I've been in the area since 2011.
How did you get into yoga?
At first I thought it would complement the rock climbing I was doing, because in rock climbing, you’re building strength and flexibility on the wall. When I started going to yoga classes, it was really transformative for me. It had never occurred to me to be that focused on a somatic level or to be that still. The mindfulness effects ran a lot deeper than just the time spent in class.
What do you look for in a yoga instructor?
I’m concerned with having a teacher who knows anatomy really well and can give specific cues to keep the body safe. It’s also really important to me to find a teacher who acknowledges the deeper aspects of yoga, someone who can teach breathing techniques, safe alignment, and the philosophical system behind yoga. I’m a big believer in a holistic approach.
What’s the biggest misconception about yoga that you want to clear up?
One of the biggest misconceptions that I’d like to clear up is that yoga is primarily a path toward physical fitness. It makes me sad when people see yoga as a solution to them feeling that they are not already good enough in their bodies. It’s not the fault of any one individual that they believe this - it’s the broader cultural mindset, which is really heartbreaking.
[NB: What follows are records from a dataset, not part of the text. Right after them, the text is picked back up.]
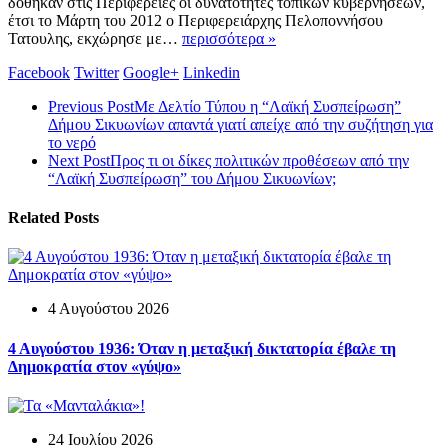
δόθηκαν στις Περιφέρειες οι δυνατότητες τοπικών κυβερνήσεων,
έτσι το Μάρτη του 2012 ο Περιφερειάρχης Πελοποννήσου
Τατουλης, εκχώρησε με…
περισσότερα »
Facebook
Twitter
Google+
Linkedin
Previous Post
Με Δελτίο Τύπου η “Λαϊκή Συσπείρωση”
Δήμου Σικυωνίων απαντά γιατί απείχε από την συζήτηση για
το νερό
Next Post
Προς τι οι δίκες πολιτικών προθέσεων από την
“Λαϊκή Συσπείρωση” του Δήμου Σικυωνίων;
Related Posts
4 Αυγούστου 2026
4 Αυγούστου 1936: Όταν η μεταξική δικτατορία έβαλε τη
Δημοκρατία στον «γύψο»
24 Ιουλίου 2026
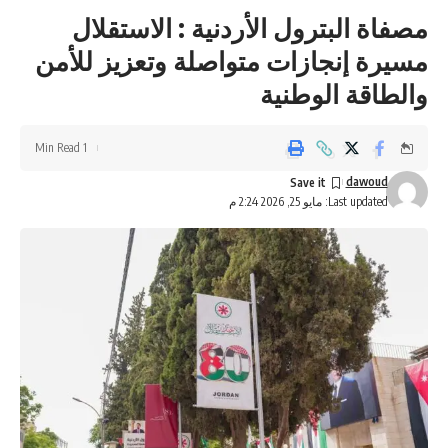
مصفاة البترول الأردنية : الاستقلال
مسيرة إنجازات متواصلة وتعزيز للأمن
والطاقة الوطنية
1 Min Read
dawoud
Last updated: مايو 25, 2026 2:24 م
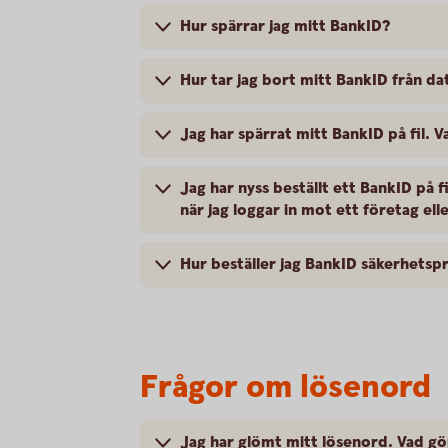
Hur spärrar jag mitt BankID?
Hur tar jag bort mitt BankID från da
Jag har spärrat mitt BankID på fil. V
Jag har nyss beställt ett BankID på 
när jag loggar in mot ett företag el
Hur beställer jag BankID säkerhets
Frågor om lösenord
Jag har glömt mitt lösenord. Vad gö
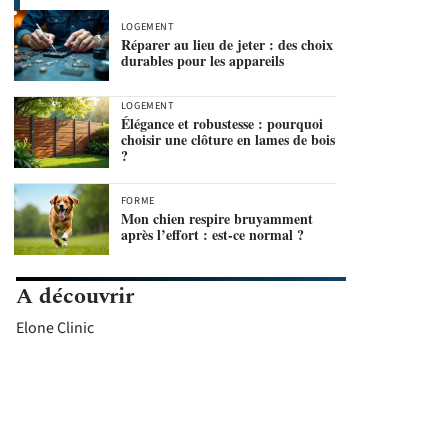
LOGEMENT
Réparer au lieu de jeter : des choix
durables pour les appareils
LOGEMENT
Élégance et robustesse : pourquoi
choisir une clôture en lames de bois
?
FORME
Mon chien respire bruyamment
après l’effort : est-ce normal ?
A découvrir
Elone Clinic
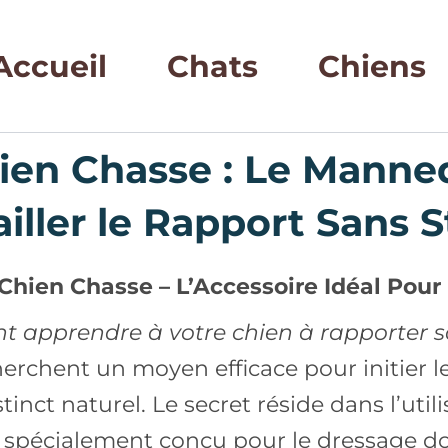
Accueil
Chats
Chiens
ien Chasse : Le Manneq
ailler le Rapport Sans S
Chien Chasse – L’Accessoire Idéal Pou
 apprendre à votre chien à rapporter s
herchent un moyen efficace pour initier 
inct naturel. Le secret réside dans l’util
, spécialement conçu pour le dressage do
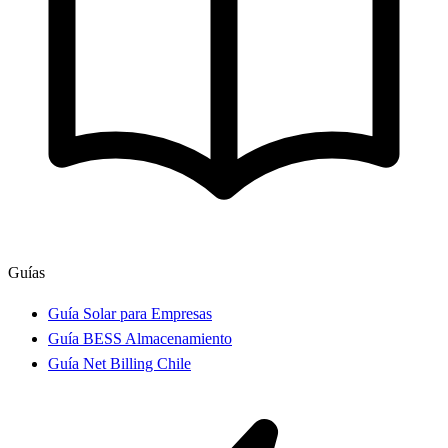
Guías
Guía Solar para Empresas
Guía BESS Almacenamiento
Guía Net Billing Chile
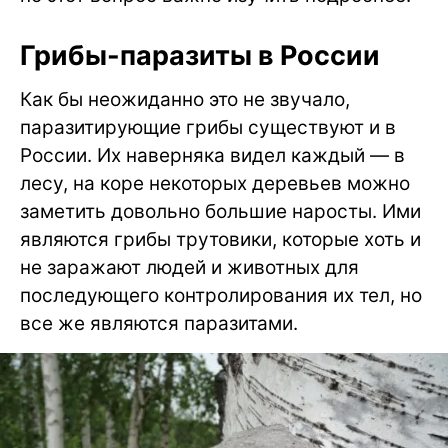
Грибы-паразиты в России
Как бы неожиданно это не звучало,
паразитирующие грибы существуют и в
России. Их наверняка видел каждый — в
лесу, на коре некоторых деревьев можно
заметить довольно большие наросты. Ими
являются грибы трутовики, которые хоть и
не заражают людей и животных для
последующего контролирования их тел, но
все же являются паразитами.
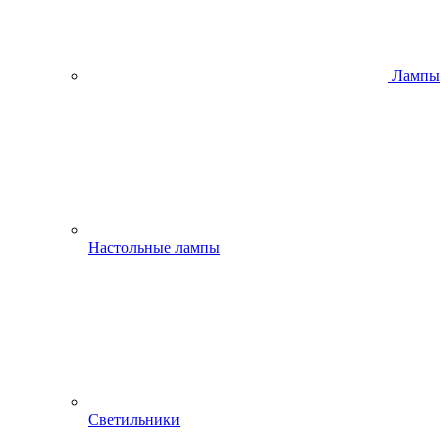
Лампы
Настольные лампы
Светильники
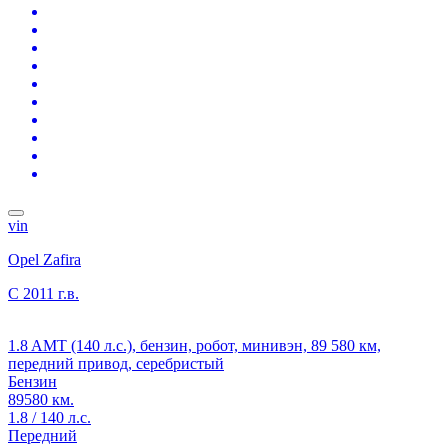
vin
Opel Zafira
C
2011 г.в.
1.8 AMT (140 л.с.), бензин, робот, минивэн, 89 580 км,
передний привод, серебристый
Бензин
89580 км.
1.8 / 140 л.с.
Передний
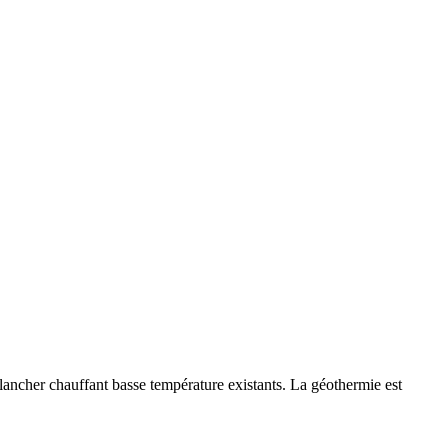
ancher chauffant basse température existants. La géothermie est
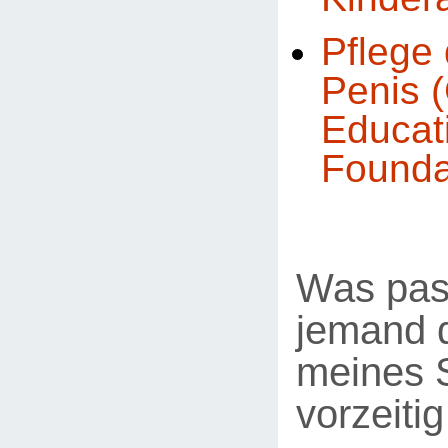
Pflege 
Penis (
Educat
Founda
Was pas
jemand d
meines 
vorzeiti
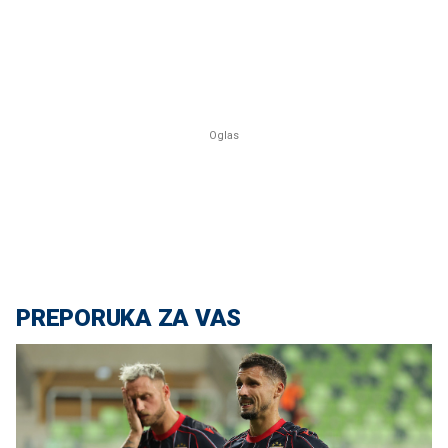
PREPORUKA ZA VAS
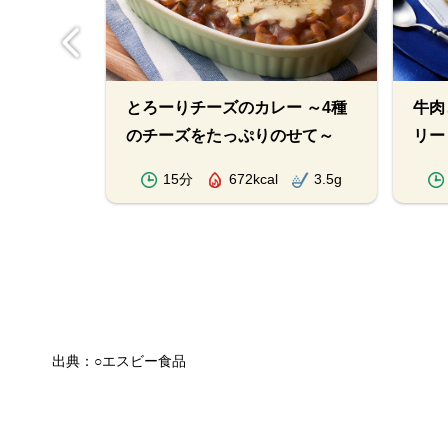
とろーりチーズのカレー ～4種
牛肉
ーコンの
のチーズをたっぷりのせて～
リー
1.9g
15分
672kcal
3.5g
出典：○エスビー食品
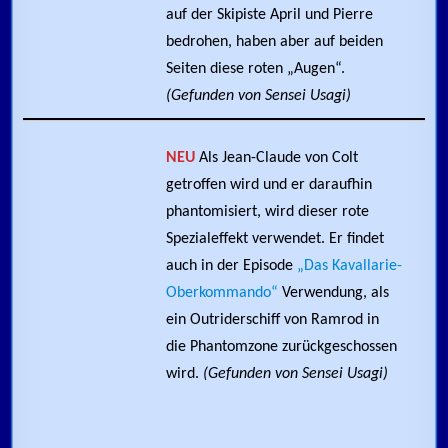
auf der Skipiste April und Pierre
bedrohen, haben aber auf beiden
Seiten diese roten „Augen“.
(Gefunden von Sensei Usagi)
NEU
Als Jean-Claude von Colt
getroffen wird und er daraufhin
phantomisiert, wird dieser rote
Spezialeffekt verwendet. Er findet
auch in der Episode
„Das Kavallarie-
Oberkommando“
Verwendung, als
ein Outriderschiff von Ramrod in
die Phantomzone zurückgeschossen
wird.
(Gefunden von Sensei Usagi)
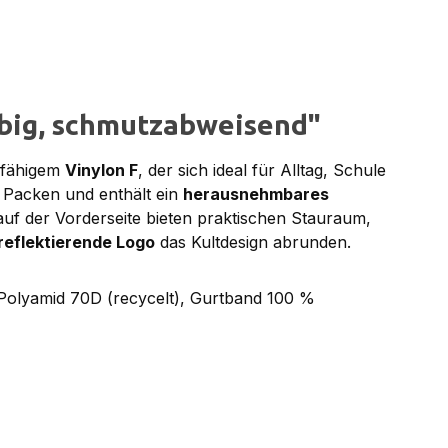
ebig, schmutzabweisend"
rfähigem
Vinylon F
, der sich ideal für Alltag, Schule
 Packen und enthält ein
herausnehmbares
uf der Vorderseite bieten praktischen Stauraum,
reflektierende Logo
das Kultdesign abrunden.
 Polyamid 70D (recycelt), Gurtband 100 %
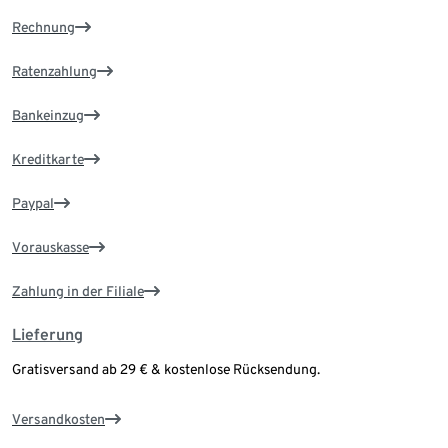
Rechnung
Ratenzahlung
Bankeinzug
Kreditkarte
Paypal
Vorauskasse
Zahlung in der Filiale
Lieferung
Gratisversand ab 29 € & kostenlose Rücksendung.
Versandkosten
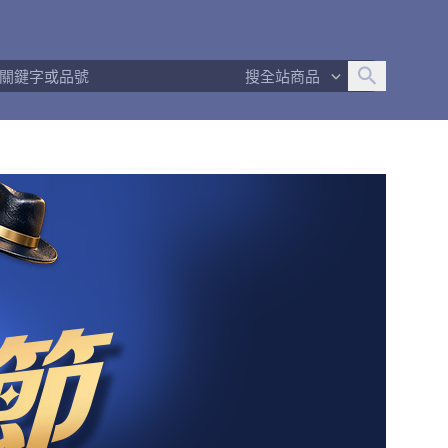
追蹤人數
5
問問回應率
100%
商品數量
73
搜全站商品
商店簡介
退換貨須知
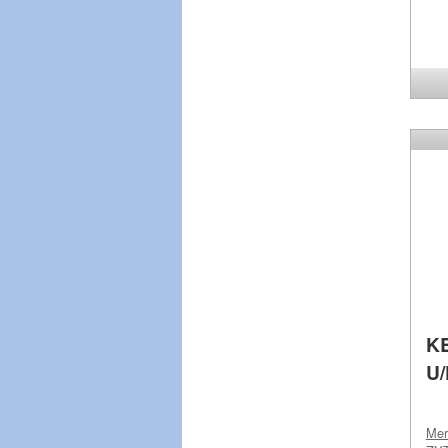
KB
U
Me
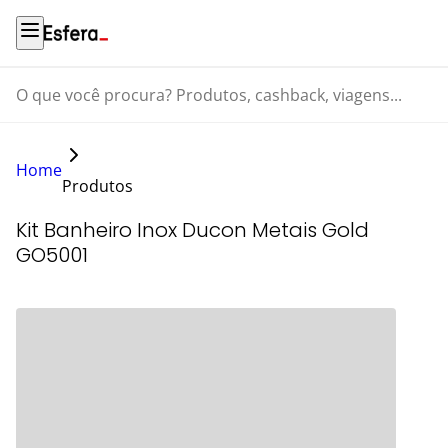
O que você procura? Produtos, cashback, viagens...
Home
Produtos
Kit Banheiro Inox Ducon Metais Gold
GO5001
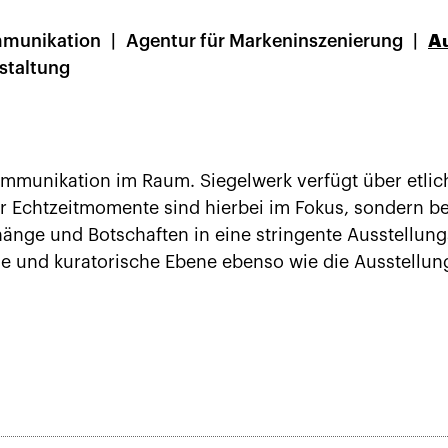
mmunikation
Agentur für Marken­­inszenierung
Au
staltung
Kommunikation im Raum. Siegelwerk verfügt über etlic
 Echtzeitmomente sind hierbei im Fokus, sondern be
ge und Botschaften in eine stringente Ausstellungs
lle und kuratorische Ebene ebenso wie die Ausstellun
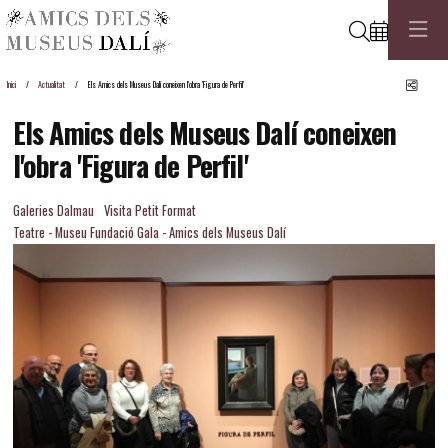
Cerca
Comp
Inici
Actualitat
Els Amics dels Museus Dalí coneixen l'obra 'Figura de Perfil'
Els Amics dels Museus Dalí coneixen
l'obra 'Figura de Perfil'
Galeries Dalmau
Visita Petit Format
Teatre - Museu Fundació Gala - Amics dels Museus Dalí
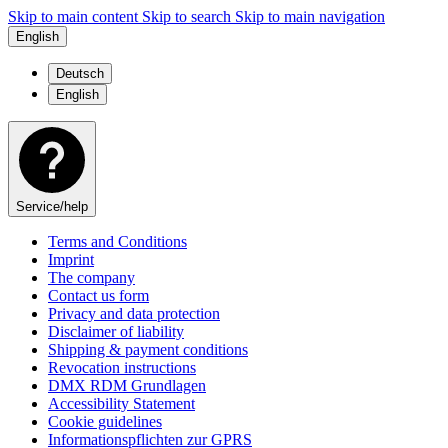
Skip to main content
Skip to search
Skip to main navigation
English
Deutsch
English
Service/help
Terms and Conditions
Imprint
The company
Contact us form
Privacy and data protection
Disclaimer of liability
Shipping & payment conditions
Revocation instructions
DMX RDM Grundlagen
Accessibility Statement
Cookie guidelines
Informationspflichten zur GPRS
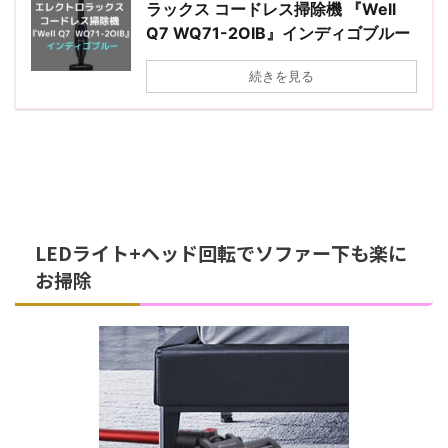
ラックス コードレス掃除機 『Well
Q7 WQ71-2OIB』インディゴブルー
続きを見る
LEDライト+ヘッド回転でソファー下も楽に
お掃除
But you’re not a problem to be solved and yoga is not a solution to you not being good enough in your physical being. When yoga is co-opted by corporations as a fitness craze, it does a great disservice to the deeper philosophy and tradition of yoga. Yoga can be transformative, but this transformation supersedes our physical selves – yoga helps us to become our best selves, rather than to become someone else.
What do you wish people knew about your classes?
I really try to take the approach of truly teaching the yoga and not rely on students’ previous experiences of yoga. There are a lot of yoga classes where instructors call out poses by name, in English if you are lucky and Sanskrit if you are unlucky. I love Sanskrit, but using it exclusively in class presumes that the student has prior knowledge of the poses. It means some other teacher has already done the work of actually teaching the poses and now you’re just doing choreography. If it was my first German class and the teacher spoke exclusively in German, I’d think, “shit, I’m going to fail so hard!” It would be really discouraging. You shouldn't have to be a yoga scholar to come to yoga class.
What’s your biggest yoga etiquette pet peeve?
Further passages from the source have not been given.